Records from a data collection
╭──
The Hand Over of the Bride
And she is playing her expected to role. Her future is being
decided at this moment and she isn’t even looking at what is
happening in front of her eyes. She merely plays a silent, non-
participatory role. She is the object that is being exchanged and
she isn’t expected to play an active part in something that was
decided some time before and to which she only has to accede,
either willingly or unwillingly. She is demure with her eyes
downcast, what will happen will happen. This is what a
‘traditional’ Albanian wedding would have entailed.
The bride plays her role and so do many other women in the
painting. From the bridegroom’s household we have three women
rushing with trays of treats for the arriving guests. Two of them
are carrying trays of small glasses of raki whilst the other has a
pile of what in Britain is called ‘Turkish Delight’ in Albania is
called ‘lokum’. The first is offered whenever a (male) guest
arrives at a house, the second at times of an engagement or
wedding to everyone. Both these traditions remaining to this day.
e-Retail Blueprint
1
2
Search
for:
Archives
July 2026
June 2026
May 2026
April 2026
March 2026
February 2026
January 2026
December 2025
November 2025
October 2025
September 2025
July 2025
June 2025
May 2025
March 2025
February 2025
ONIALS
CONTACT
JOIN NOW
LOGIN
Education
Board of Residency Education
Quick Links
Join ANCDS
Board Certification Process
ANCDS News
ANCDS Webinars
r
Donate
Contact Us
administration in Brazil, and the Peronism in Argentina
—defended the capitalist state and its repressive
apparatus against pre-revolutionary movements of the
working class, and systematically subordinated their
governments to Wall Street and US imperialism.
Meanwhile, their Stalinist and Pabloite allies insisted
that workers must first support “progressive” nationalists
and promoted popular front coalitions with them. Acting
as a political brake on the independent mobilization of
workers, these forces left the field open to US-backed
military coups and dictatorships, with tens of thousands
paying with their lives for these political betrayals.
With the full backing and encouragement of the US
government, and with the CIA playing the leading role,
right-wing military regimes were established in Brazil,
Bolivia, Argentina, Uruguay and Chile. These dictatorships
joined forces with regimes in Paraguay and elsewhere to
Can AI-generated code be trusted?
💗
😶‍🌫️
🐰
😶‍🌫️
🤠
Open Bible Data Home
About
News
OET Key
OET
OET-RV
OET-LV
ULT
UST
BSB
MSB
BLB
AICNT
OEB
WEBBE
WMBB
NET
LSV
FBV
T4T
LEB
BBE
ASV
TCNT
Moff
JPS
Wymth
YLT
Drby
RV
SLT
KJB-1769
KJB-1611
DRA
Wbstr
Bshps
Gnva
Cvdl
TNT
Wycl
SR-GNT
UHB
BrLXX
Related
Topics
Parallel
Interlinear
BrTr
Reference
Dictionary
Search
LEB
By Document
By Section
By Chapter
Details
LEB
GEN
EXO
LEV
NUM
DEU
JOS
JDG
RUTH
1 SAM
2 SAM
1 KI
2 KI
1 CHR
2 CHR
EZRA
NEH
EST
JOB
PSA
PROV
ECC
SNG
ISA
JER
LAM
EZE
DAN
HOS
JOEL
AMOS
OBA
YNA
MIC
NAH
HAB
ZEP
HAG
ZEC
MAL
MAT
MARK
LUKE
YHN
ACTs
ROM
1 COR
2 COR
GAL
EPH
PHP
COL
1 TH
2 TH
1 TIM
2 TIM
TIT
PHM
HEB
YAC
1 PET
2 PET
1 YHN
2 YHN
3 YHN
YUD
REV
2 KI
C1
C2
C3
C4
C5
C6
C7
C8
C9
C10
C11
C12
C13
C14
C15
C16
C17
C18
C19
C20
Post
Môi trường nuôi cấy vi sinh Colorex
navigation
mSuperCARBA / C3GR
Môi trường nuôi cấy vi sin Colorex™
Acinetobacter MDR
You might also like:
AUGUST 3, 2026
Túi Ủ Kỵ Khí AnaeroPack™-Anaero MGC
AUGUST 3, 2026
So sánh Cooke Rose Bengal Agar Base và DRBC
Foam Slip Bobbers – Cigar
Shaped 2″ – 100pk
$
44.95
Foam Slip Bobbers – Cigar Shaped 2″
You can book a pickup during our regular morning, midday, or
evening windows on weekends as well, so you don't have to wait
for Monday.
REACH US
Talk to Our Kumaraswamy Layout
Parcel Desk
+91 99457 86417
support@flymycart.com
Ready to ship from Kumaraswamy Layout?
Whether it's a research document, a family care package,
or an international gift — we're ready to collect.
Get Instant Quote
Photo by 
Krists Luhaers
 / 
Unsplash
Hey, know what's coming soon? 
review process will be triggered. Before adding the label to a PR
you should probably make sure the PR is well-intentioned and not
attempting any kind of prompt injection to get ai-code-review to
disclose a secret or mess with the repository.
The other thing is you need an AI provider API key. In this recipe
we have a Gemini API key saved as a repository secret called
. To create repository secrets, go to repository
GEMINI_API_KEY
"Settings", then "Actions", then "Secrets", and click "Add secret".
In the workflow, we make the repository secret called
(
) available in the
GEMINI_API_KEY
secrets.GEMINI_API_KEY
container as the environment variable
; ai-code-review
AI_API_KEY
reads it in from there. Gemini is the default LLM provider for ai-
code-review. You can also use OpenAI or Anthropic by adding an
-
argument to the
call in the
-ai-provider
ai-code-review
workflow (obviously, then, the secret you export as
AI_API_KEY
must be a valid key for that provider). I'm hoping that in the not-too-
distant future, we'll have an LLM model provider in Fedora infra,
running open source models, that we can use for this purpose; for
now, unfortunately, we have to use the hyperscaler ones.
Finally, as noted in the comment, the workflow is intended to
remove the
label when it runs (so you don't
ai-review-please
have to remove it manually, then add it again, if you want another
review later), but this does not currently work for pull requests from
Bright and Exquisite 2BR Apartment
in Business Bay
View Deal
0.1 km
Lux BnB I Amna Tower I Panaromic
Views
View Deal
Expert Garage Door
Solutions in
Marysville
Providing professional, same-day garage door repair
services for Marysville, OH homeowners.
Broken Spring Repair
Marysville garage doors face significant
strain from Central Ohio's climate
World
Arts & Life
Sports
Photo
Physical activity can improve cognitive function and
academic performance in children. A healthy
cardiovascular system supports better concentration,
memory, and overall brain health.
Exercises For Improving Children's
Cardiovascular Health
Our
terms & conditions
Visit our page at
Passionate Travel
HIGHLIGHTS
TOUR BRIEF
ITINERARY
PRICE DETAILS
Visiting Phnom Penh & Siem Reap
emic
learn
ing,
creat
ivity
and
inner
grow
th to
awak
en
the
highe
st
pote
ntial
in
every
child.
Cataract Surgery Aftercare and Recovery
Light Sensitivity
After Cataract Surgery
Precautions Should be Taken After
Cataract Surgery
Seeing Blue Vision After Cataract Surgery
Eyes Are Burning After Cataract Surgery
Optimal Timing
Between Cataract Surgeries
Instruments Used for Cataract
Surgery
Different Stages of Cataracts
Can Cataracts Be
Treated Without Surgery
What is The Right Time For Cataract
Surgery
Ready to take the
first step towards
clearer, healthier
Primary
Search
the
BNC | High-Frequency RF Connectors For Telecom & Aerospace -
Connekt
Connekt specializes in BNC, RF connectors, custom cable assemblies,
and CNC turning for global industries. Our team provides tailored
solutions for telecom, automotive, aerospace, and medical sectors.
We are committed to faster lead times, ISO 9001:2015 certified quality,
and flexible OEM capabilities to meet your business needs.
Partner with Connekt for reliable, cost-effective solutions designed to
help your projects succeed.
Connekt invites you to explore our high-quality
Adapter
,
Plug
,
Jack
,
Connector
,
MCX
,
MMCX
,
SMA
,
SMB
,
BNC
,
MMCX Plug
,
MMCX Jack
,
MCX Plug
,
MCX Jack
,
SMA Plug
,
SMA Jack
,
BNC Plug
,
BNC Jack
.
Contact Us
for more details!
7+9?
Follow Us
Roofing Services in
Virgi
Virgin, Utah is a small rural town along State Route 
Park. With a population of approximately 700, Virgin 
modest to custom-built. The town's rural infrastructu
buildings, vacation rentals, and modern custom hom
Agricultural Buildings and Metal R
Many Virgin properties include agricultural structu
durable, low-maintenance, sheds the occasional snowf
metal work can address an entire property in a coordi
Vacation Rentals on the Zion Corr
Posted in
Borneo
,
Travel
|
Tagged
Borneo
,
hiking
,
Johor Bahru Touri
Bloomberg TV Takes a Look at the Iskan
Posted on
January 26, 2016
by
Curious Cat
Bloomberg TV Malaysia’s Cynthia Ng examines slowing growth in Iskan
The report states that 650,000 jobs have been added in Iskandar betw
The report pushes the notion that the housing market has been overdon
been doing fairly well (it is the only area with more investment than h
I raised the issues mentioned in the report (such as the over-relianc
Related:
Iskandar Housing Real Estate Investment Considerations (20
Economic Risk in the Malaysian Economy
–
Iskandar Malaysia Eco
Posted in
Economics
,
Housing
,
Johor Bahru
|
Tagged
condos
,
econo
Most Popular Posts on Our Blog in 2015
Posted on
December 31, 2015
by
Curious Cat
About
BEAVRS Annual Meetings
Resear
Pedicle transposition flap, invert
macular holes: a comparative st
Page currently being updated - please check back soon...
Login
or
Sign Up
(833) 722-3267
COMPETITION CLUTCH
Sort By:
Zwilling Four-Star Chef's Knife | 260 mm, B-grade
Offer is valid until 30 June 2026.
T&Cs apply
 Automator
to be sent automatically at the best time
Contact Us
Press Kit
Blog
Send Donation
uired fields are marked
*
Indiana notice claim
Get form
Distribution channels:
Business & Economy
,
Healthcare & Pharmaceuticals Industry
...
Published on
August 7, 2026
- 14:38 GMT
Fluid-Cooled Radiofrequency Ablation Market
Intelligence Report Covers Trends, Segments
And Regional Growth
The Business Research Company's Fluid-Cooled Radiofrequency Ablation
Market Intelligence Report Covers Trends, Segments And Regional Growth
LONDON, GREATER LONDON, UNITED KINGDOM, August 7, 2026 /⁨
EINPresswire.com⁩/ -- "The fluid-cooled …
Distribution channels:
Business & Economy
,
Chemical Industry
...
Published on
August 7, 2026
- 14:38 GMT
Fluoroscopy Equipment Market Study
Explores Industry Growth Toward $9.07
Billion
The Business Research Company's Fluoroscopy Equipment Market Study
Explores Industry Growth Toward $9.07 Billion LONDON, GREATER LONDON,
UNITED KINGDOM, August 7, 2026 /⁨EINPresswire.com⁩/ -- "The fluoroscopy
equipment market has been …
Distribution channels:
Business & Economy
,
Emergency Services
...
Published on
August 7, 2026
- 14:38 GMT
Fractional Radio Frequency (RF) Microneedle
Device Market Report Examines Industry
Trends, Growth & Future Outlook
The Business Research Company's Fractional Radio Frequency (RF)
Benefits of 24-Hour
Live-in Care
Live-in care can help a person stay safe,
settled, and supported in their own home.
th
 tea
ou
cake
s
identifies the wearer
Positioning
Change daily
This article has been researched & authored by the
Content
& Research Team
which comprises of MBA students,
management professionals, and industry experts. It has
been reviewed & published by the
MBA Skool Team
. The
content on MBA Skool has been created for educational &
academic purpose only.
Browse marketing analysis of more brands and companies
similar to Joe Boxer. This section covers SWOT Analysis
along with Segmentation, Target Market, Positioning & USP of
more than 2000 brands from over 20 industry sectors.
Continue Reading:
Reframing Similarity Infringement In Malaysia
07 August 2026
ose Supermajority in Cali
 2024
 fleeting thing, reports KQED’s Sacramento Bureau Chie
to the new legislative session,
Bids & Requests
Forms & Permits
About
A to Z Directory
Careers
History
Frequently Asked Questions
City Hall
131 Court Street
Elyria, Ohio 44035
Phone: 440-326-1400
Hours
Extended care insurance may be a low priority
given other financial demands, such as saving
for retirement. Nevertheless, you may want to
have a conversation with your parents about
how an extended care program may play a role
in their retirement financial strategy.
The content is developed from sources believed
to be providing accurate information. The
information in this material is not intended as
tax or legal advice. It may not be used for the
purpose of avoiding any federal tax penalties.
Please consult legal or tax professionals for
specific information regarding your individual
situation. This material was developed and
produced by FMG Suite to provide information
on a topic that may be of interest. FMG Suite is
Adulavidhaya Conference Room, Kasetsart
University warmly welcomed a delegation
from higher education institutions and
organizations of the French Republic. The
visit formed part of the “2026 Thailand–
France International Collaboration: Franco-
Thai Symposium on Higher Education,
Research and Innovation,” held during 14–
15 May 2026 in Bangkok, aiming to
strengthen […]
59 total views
╰──
Of the entries above, transcribe exactly those lines that fall between the line containing "Môi trường nuôi cấy vi sinh Colorex" and the line containing "You can book", together with those two lines.

Môi trường nuôi cấy vi sinh Colorex
navigation
mSuperCARBA / C3GR
Môi trường nuôi cấy vi sin Colorex™
Acinetobacter MDR
You might also like:
AUGUST 3, 2026
Túi Ủ Kỵ Khí AnaeroPack™-Anaero MGC
AUGUST 3, 2026
So sánh Cooke Rose Bengal Agar Base và DRBC
Foam Slip Bobbers – Cigar
Shaped 2″ – 100pk
$
44.95
Foam Slip Bobbers – Cigar Shaped 2″
You can book a pickup during our regular morning, midday, or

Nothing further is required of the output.